Direct marketing principles indicate that in order to keep your list from dwindling, you need to implement prospecting strategies to attract potential customers. However, those same principles also state that attracting new customers costs more than reaching out to current customers. Email offers an ideal way to address this situation in the form of re-engagement campaigns, which focus on opening up a fresh line of communication with members of your mailing list to whom you previously stopped mailing due to inactivity. By converting the previously disengaged into “new” engaged recipients, you benefit from prospecting efforts without incurring additional costs of trying to attract new prospects.
To begin, it is always best to determine a timeframe for inactive recipients. For example, you can decide any customer that hasn’t converted in the last 2-4 years is still a potential prospect. Then, you must understand why they became disengaged in the first place. This can be determined by conducting attrition surveys. These surveys provide valuable insight as to why customers are leaving and what could have made them stay.
If you don’t have access to attrition survey data, the next best option is to segment your buyers into groups, such as the RFM approach involving groups based on the recency, frequency and monetary value of their purchases.
Some ideas outside of the standard RFM include products purchased, geographic location, or previous email render/click activity. Once segmented, test out different incentives to entice your old customer base to come back. Do they respond to promotions? Discounts? Events?

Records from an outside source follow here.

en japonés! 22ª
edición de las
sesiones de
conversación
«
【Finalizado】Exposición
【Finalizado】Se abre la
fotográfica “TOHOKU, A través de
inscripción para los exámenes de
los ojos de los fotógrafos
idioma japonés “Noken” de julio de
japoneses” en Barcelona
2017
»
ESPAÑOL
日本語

Inactive recipients typically re-engage within the first 90 days, but those who don’t may need to receive a different type of communication such as an educational piece or a newsletter. If there still is no response, you may want to consider removing those names from your mailings to prevent future unsubscribes or spam issues.
While you won’t see your overall list grow, reactivating recipients will increase your “active” list, thus positively influencing your bottom line and improving customer loyalty. To keep your list healthy, continue to test out different segments and incentives while taking note of what is driving engagement and what is not. From there, adjust accordingly to get the most out of your current customer base.